Strange as it seems, the nuances of the Freedom of Information Act have loomed improbably large lately over Arkansas football, having played a key role in fanning the flames that lapped at both Houston Nutt and Bobby Petrino on their way out of town. Now, in the case of new head coach Bret Bielema, his first Fayetteveille FOIA might as well be a rite of initiation.

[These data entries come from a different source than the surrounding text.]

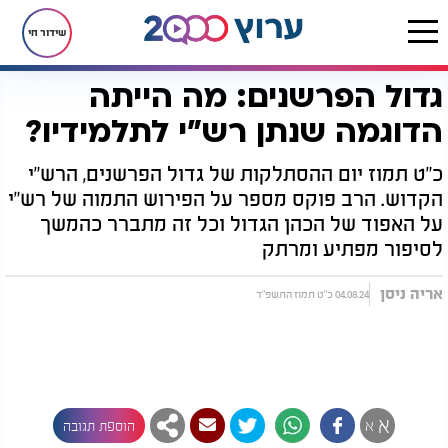
שידור חי
גדול הפרשנים: מה הייתה
דף הבית
יהדות
גדולי ישראל
גדול הפרשנים: מה הייתה הדוגמה שנתן רש"י לתלמידיו?
הדוגמה שנתן רש"י לתלמידיו?
כ"ט תמוז יום ההסתלקות של גדול הפרשנים, הרש"י
הקדוש. הרב פוקס מספר על הפירוש התמוה של רש"י
על האפוד של הכהן הגדול וכל זה מתברר כהמשך
לסיפור מפתיע ומרתק
אריה ניסן
04.08.24 כ"ט תמוז התשפ"ד
א
א
הוספת תגובה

Unlike his predecessors, Bielema isn't being pursued for scandal, but rather for a friendly note he wrote his new boss earlier this year – at least two months before the Razorbacks left the rest of the country gobsmacked last week by poaching the architect of back-to-back-to-back Big Ten championship teams at Wisconsin. According to documents released by the university, Bielema actually made contact with Arkansas athletic director Jeff Long in September, when he sent Long a handwritten note supporting his decision to fire Petrino after a motorcycle accident revealed an inappropriate relationship with an athletic department staffer. Reporters picked up the scent when Long mentioned the note from Bielema last week, and on Monday got their hands on the original:
And for those of you who'd actually like to read it, a translation:
Just wanted to say that this note is long past due. As I watched your press conference this past spring I wanted to reach out and say how much I respected your actions but more importantly your words. As a head coach I know that my comments are looked at in every way possible. Here at UW I have a great AD because he is a man of his word and asks the same for all of us. Best wishes moving forward and stay strong. It was the right call!

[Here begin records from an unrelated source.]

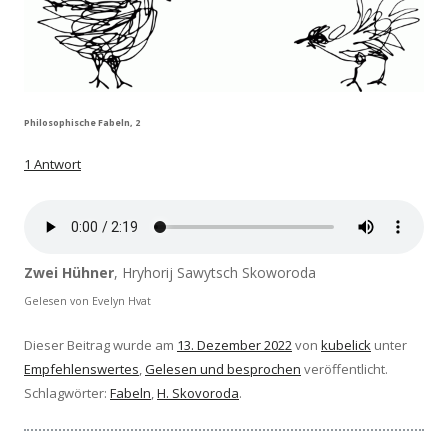
Philosophische Fabeln, 2
1 Antwort
Zwei Hühner
, Hryhorij Sawytsch Skoworoda
Gelesen von Evelyn Hvat
Dieser Beitrag wurde am
13. Dezember 2022
von
kubelick
unter
Empfehlenswertes
,
Gelesen und besprochen
veröffentlicht.
Schlagwörter:
Fabeln
,
H. Skovoroda
.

P.S. One thing I have learned through my time here at UW is that today's society wants to win them all, but as Coaches and Administrators we need to balance the Big Picture for all our student athletes!

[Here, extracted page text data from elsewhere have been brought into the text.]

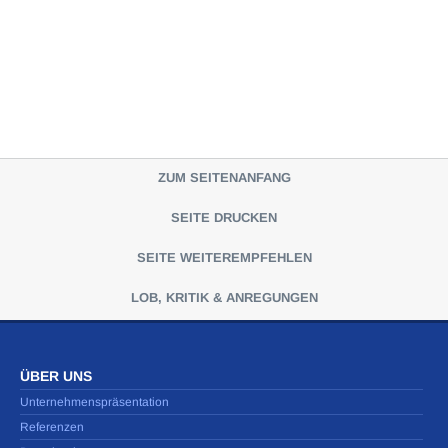
ZUM SEITENANFANG
SEITE DRUCKEN
SEITE WEITEREMPFEHLEN
LOB, KRITIK & ANREGUNGEN
ÜBER UNS
Unternehmenspräsentation
Referenzen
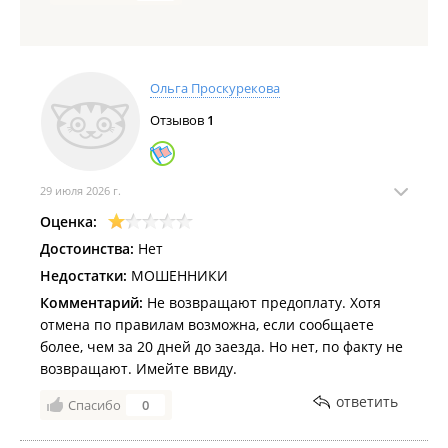
Ольга Проскурекова
Отзывов
1
29 июля 2026 г.
Оценка:
Достоинства:
Нет
Недостатки:
МОШЕННИКИ
Комментарий:
Не возвращают предоплату. Хотя
отмена по правилам возможна, если сообщаете
более, чем за 20 дней до заезда. Но нет, по факту не
возвращают. Имейте ввиду.
ответить
Спасибо
0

The letter isn't dated, though Long indicated last week that it was sent in September, which is about the time Arkansas' highly anticipated season hit the skids in consecutive losses to Louisiana-Monroe, Alabama, Rutgers and Texas A&M, all humiliating defeats in their own way. By the end of the month, there was little pretense that interim coach John L. Smith would be back in 2013, and Long spent the last two-thirds of the season preparing for a fast, efficient search. Even in the darkest corners of the most obscure message board, there was no inkling that the process would result in Long hiring Bielema, a born-and-bred Big Ten guy – he still boasts a Hawkeye tattoo from his playing days at Iowa – who seemed as entrenched in Madison as any coach in the conference.
Also in September, Bielema fired his new offensive line coach after just two games, the first sign of discontent with an overhauled staff. Even with an unlikely return to the Rose Bowl on deck, the Badgers finished the regular season with as many losses (5) as in their 2010-11 Rose Bowl seasons combined. Was Bielema laying the groundwork for a possible escape as early as September? Even if we can't go that far, yet, we can surmise his departure wasn't quite as out-of-the-blue as it seemed.